La McLaren ha annunciato poco fa il proprio rientro full-time in IndyCar a partire dalla prossima stagione. La compagine guidata da Zak Brown dopo la debacle dell’ultima Indy 500 insieme al Carlin stava cercando un partner affidabile e competitivo e lo ha trovato nello Schmidt Peterson Motorsports.

La nuova squadra prenderà il nome di Arrow McLaren Racing SP e usufruirà dei motori Chevrolet, storico partner delle vetture color papaya in Can-Am, al posto degli Honda fin qui utilizzati dal team.

Sarà mantenuto tutto il personale dell’SPM, con l’aggiunta di nuovo personale e strutture McLaren, comprese le due DW12 acquistate per il recente effort ad Indianapolis.

Dal punto di vista dei piloti nulla di confermato, anche se la situazione contrattuale di free agent di Marcus Ericsson e James Hinchcliffe era nota da tempo. Per quest’ultimo, sposo novello nonchè legato a filo doppio al motorista giapponese, potrebbero aprirsi le porte di una terza macchina al RLL. Da segnalare che l’impegno di predisporre una macchina per Robert Wickens, se e quando sarà in grado di tornare alla guida di una monoposto IndyCar, verrà onorato.

E Alonso? Per l’asturiano, che attualmente non ha ancora impegni sicuri in calendario da qui al 2020, potrebbe esserci una terza entry ad Indianapolis per tentare ancora una volta la caccia alla Triple Crown con un team tra i più veloci.

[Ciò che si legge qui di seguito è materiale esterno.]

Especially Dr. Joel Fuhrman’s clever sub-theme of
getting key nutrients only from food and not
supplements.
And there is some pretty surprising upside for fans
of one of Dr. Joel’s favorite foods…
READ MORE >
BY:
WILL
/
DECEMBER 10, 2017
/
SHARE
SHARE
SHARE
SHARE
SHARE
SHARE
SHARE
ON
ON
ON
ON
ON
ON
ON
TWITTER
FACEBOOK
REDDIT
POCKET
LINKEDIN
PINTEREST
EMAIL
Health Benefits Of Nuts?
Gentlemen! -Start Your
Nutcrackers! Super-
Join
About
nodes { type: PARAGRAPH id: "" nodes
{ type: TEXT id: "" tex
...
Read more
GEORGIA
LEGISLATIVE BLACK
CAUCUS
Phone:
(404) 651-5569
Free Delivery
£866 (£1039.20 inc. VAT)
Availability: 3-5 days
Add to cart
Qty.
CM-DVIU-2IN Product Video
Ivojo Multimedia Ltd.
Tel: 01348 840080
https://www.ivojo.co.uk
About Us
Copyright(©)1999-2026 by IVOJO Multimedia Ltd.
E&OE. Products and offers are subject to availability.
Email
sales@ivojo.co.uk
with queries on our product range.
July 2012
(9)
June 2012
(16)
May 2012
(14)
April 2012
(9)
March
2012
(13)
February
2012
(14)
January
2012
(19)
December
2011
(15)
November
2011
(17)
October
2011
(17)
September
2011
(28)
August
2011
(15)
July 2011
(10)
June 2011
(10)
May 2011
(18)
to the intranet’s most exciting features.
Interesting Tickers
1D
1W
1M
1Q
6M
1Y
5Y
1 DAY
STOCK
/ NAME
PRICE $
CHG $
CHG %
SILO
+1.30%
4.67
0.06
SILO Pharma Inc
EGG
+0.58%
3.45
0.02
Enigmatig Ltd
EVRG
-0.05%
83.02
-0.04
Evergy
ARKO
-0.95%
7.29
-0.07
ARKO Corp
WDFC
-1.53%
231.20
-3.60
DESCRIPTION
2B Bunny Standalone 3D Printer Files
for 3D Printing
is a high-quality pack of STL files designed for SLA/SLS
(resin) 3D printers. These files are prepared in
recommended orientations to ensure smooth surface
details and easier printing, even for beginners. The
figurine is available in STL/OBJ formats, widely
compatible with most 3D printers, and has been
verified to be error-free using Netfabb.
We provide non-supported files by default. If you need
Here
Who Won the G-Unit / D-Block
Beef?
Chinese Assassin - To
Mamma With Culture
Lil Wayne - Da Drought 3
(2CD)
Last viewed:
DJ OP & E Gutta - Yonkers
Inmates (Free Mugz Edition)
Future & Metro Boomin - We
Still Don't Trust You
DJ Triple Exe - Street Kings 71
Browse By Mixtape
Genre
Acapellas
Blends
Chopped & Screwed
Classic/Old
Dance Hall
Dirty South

Nel frattempo, con il vincitore dell’ultima Indy 500, Simon Pagenaud, impegnato in tour promozionale nella nativa Francia in compagnia del voluminoso Borg-Warner Trophy, si sono svolti i test collettivi di Portland e la star della Indy Lights Rinus van Kalmthout, meglio conosciuto come Rinus VeeKay, ha potuto assaggiare per la prima volta le monoposto più veloci del pianeta grazie all’Ed Carpenter Racing.

Proprio dalla pista dell’Oregon giunge la notizia che Conor Daly sarà di nuovo della partita a Laguna Seca col team Andretti, che schiererà una quinta DW12-Honda. La celebre pista californiana, che da quest’anno prende il posto di Sonoma quale season finale della serie, sarà quindi la quarta gara certa del 2019, ma la prima non su ovale, per la giovane promessa, che tornerà a vestire la livrea utilizzata all’ultima Indy 500 sponsorizzata dall’aviazione statunitense.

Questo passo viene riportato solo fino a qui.